On the possible conflict that some mention, I tried to explain my view: that in the end, in practice, no central bank will compromise its role in monetary policy because of a supervisory role. As I have said, if there is a general problem of financial instability and collapse—or the possibility of a collapse of the banking sector—then the central bank, even if it does not supervise, will have to deal with that situation. That has been the rule since, historically, there were central banks. Historically, the main reason they were created was to deal with this sort of financial stability. At the time, there was no concept of monetary policy being an instrument to control inflation but the central bank has to do that in a crisis, without risking inflation, because in such a crisis the economy becomes weaker and there are no inflationary pressures. I tried to explain why these things are compatible—in particular, as is the case with the ECB, when there is a clear legal and hierarchical mandate. The division and separation go through many aspects and the lines of accountability will then be very clear and separated.
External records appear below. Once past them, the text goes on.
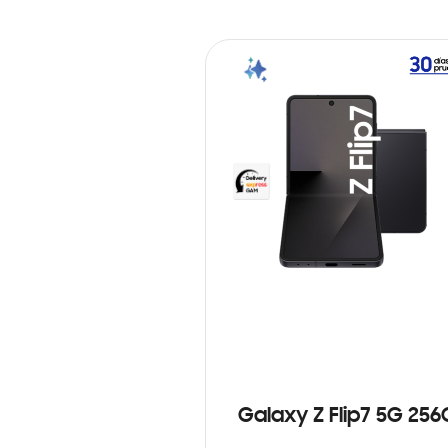
Galaxy Z Flip7 5G 25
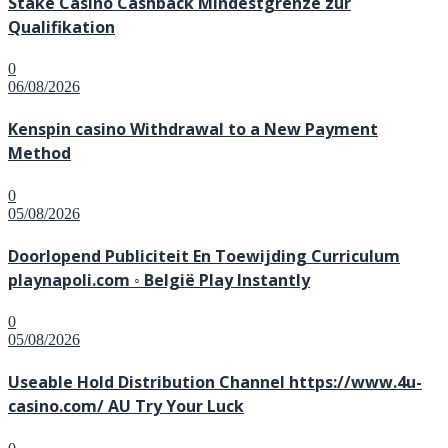
Stake Casino Cashback Mindestgrenze zur
Qualifikation
0
Posted
06/08/2026
on
Kenspin casino Withdrawal to a New Payment
Method
0
Posted
05/08/2026
on
Doorlopend Publiciteit En Toewijding Curriculum
playnapoli.com ◦ België Play Instantly
0
Posted
05/08/2026
on
Useable Hold Distribution Channel https://www.4u-
casino.com/ AU Try Your Luck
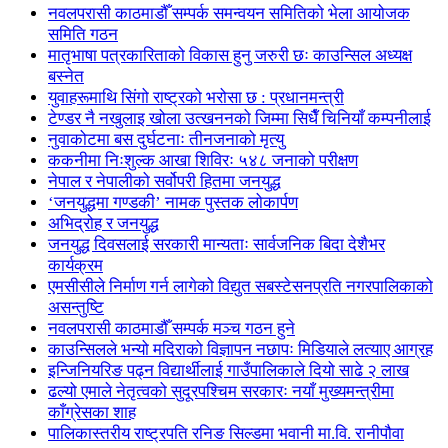
नवलपरासी काठमाडौँ सम्पर्क समन्वयन समितिको भेला आयोजक
समिति गठन
मातृभाषा पत्रकारिताको विकास हुनु जरुरी छः काउन्सिल अध्यक्ष
बस्नेत
युवाहरूमाथि सिंगो राष्ट्रको भरोसा छ : प्रधानमन्त्री
टेण्डर नै नखुलाइ खोला उत्खननको जिम्मा सिधैँ चिनियाँ कम्पनीलाई
नुवाकोटमा बस दुर्घटनाः तीनजनाको मृत्यु
ककनीमा निःशुल्क आखा शिविरः ५४८ जनाको परीक्षण
नेपाल र नेपालीको सर्वोपरी हितमा जनयुद्ध
‘जनयुद्धमा गण्डकी’ नामक पुस्तक लोकार्पण
अभिद्रोह र जनयुद्ध
जनयुद्ध दिवसलाई सरकारी मान्यताः सार्वजनिक बिदा देशैभर
कार्यक्रम
एमसीसीले निर्माण गर्न लागेको विद्युत सबस्टेसनप्रति नगरपालिकाको
असन्तुष्टि
नवलपरासी काठमाडौँ सम्पर्क मञ्च गठन हुने
काउन्सिलले भन्यो मदिराको विज्ञापन नछापः मिडियाले लत्याए आग्रह
इन्जिनियरिङ पढ्न विद्यार्थीलाई गाउँपालिकाले दियो साढे २ लाख
ढल्यो एमाले नेतृत्वको सुदूरपश्चिम सरकारः नयाँ मुख्यमन्त्रीमा
काँग्रेसका शाह
पालिकास्तरीय राष्ट्रपति रनिङ सिल्डमा भवानी मा.वि. रानीपौवा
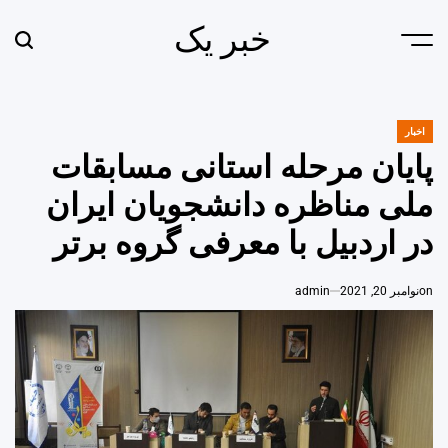
Ski
خبر یک
t
earch
Menu
conten
اخبار
POSTED
IN
پایان مرحله استانی مسابقات
ملی مناظره دانشجویان ایران
در اردبیل با معرفی گروه برتر
on
نوامبر 20, 2021
admin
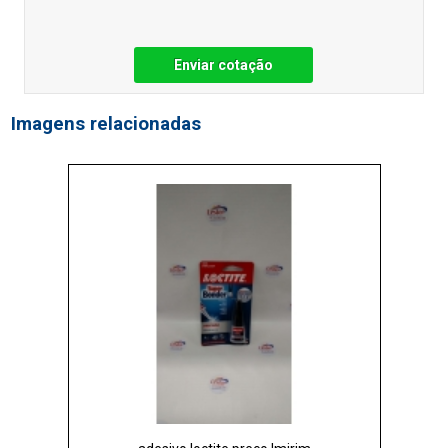
Enviar cotação
Imagens relacionadas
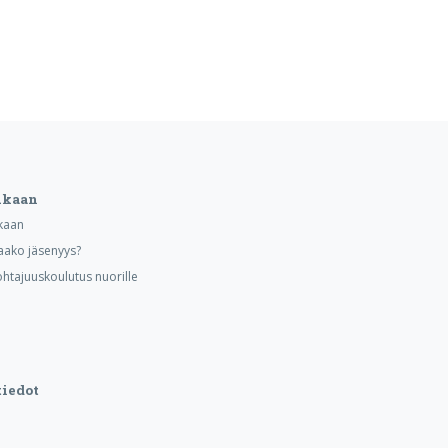
ukaan
kaan
aako jäsenyys?
ohtajuuskoulutus nuorille
iedot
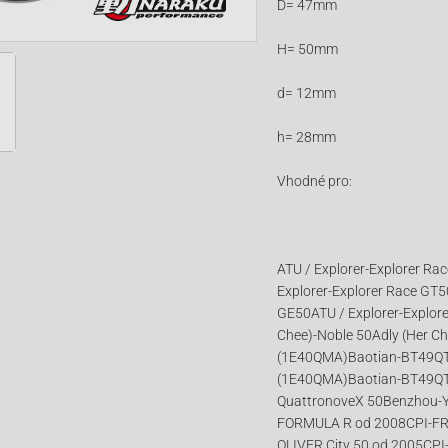
D= 47mm
H= 50mm
d= 12mm
h= 28mm
Vhodné pro:
ATU / Explorer-Explorer Ra
Explorer-Explorer Race GT5
GE50ATU / Explorer-Explorer
Chee)-Noble 50Adly (Her C
(1E40QMA)Baotian-BT49QT
(1E40QMA)Baotian-BT49QT
QuattronoveX 50Benzhou-
FORMULA R od 2008CPI-FRE
OLIVER City 50 od 2005CPI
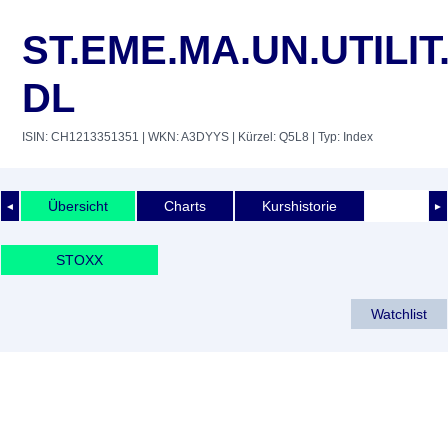
ST.EME.MA.UN.UTILIT
DL
ISIN: CH1213351351
| WKN: A3DYYS
| Kürzel: Q5L8
| Typ: Index
Übersicht
Charts
Kurshistorie
◄
►
STOXX
Watchlist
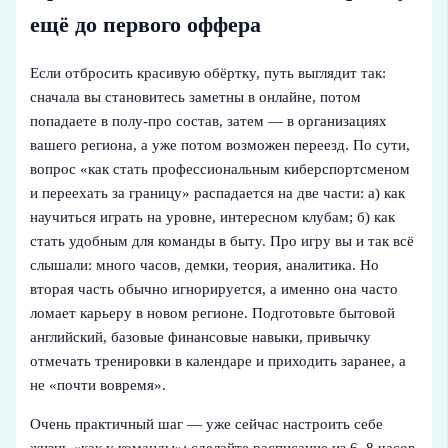
ещё до первого оффера
Если отбросить красивую обёртку, путь выглядит так:
сначала вы становитесь заметны в онлайне, потом
попадаете в полу‑про состав, затем — в организациях
вашего региона, а уже потом возможен переезд. По сути,
вопрос «как стать профессиональным киберспортсменом
и переехать за границу» распадается на две части: а) как
научиться играть на уровне, интересном клубам; б) как
стать удобным для команды в быту. Про игру вы и так всё
слышали: много часов, демки, теория, аналитика. Но
вторая часть обычно игнорируется, а именно она часто
ломает карьеру в новом регионе. Подготовьте бытовой
английский, базовые финансовые навыки, привычку
отмечать тренировки в календаре и приходить заранее, а
не «почти вовремя».
Очень практичный шаг — уже сейчас настроить себе
жизнь «как у команды»: сделайте расписание из 6–8 часов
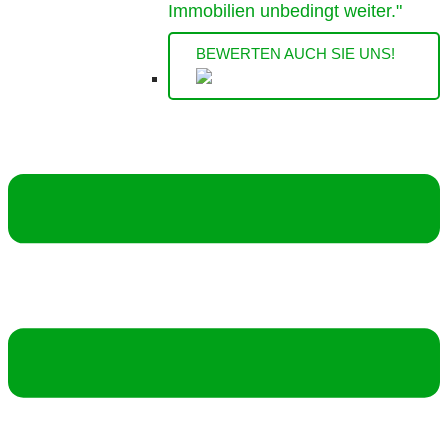
Immobilien unbedingt weiter."
BEWERTEN AUCH SIE UNS!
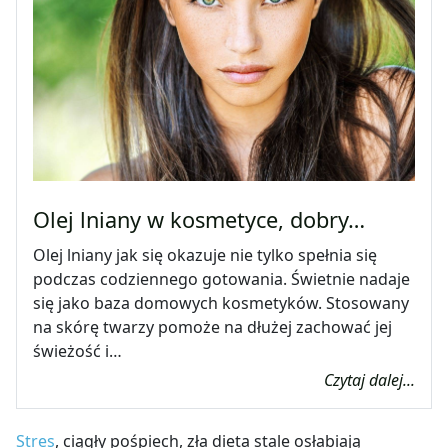
Olej lniany w kosmetyce, dobry…
Olej lniany jak się okazuje nie tylko spełnia się
podczas codziennego gotowania. Świetnie nadaje
się jako baza domowych kosmetyków. Stosowany
na skórę twarzy pomoże na dłużej zachować jej
świeżość i…
Czytaj dalej...
Stres
, ciągły pośpiech, zła dieta stale osłabiają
The Chairman: Do you ever learn anything from the European Parliament, when you and Mr Mario Draghi go before it, about the work that you are doing. Do they inform you? Do you see things differently as a result of your engagement with the European Parliament?

Vitor Constâncio: Yes, that engagement has been very extensive over the years. As you know, the President in particular goes there regularly. This interaction has consequences, as for instance was the case in the discussion of all this European legislation regarding the creation of the EBA and the European Systemic Risk Board. On all that, this interaction with the Parliament led to new compromises and understandings. I think that the same will happen in this case. It has not yet started in full because there is still no proposal by the Council but it will happen during the trialogue and, yes, we already have contacts with the European Parliament and the Commission about all this.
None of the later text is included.